* [Dataset entries]:
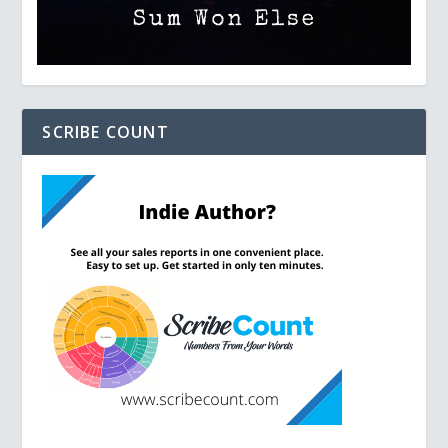
SCRIBE COUNT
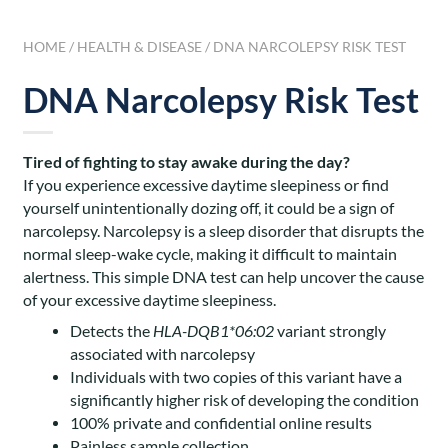
HOME
/
HEALTH & DISEASE
/ DNA NARCOLEPSY RISK TEST
DNA Narcolepsy Risk Test
Tired of fighting to stay awake during the day?
If you experience excessive daytime sleepiness or find
yourself unintentionally dozing off, it could be a sign of
narcolepsy. Narcolepsy is a sleep disorder that disrupts the
normal sleep-wake cycle, making it difficult to maintain
alertness. This simple DNA test can help uncover the cause
of your excessive daytime sleepiness.
Detects the
HLA-DQB1*06:02
variant strongly
associated with narcolepsy
Individuals with two copies of this variant have a
significantly higher risk of developing the condition
100% private and confidential online results
Painless sample collection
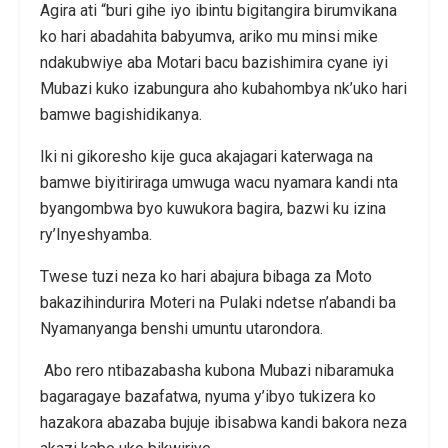
Agira ati “buri gihe iyo ibintu bigitangira birumvikana
ko hari abadahita babyumva, ariko mu minsi mike
ndakubwiye aba Motari bacu bazishimira cyane iyi
Mubazi kuko izabungura aho kubahombya nk’uko hari
bamwe bagishidikanya.
Iki ni gikoresho kije guca akajagari katerwaga na
bamwe biyitiriraga umwuga wacu nyamara kandi nta
byangombwa byo kuwukora bagira, bazwi ku izina
ry’Inyeshyamba.
Twese tuzi neza ko hari abajura bibaga za Moto
bakazihindurira Moteri na Pulaki ndetse n’abandi ba
Nyamanyanga benshi umuntu utarondora.
Abo rero ntibazabasha kubona Mubazi nibaramuka
bagaragaye bazafatwa, nyuma y’ibyo tukizera ko
hazakora abazaba bujuje ibisabwa kandi bakora neza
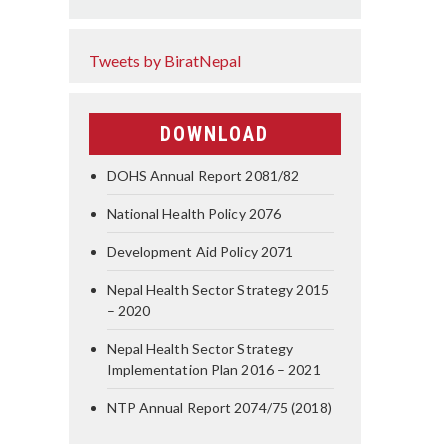
Tweets by BiratNepal
DOWNLOAD
DOHS Annual Report 2081/82
National Health Policy 2076
Development Aid Policy 2071
Nepal Health Sector Strategy 2015
– 2020
Nepal Health Sector Strategy
Implementation Plan 2016 – 2021
NTP Annual Report 2074/75 (2018)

* [Instructions to follow]: When a line in the records above holds "variant", that line is to be reported.

* [Completed task]:
variant strongly
Individuals with two copies of this variant have a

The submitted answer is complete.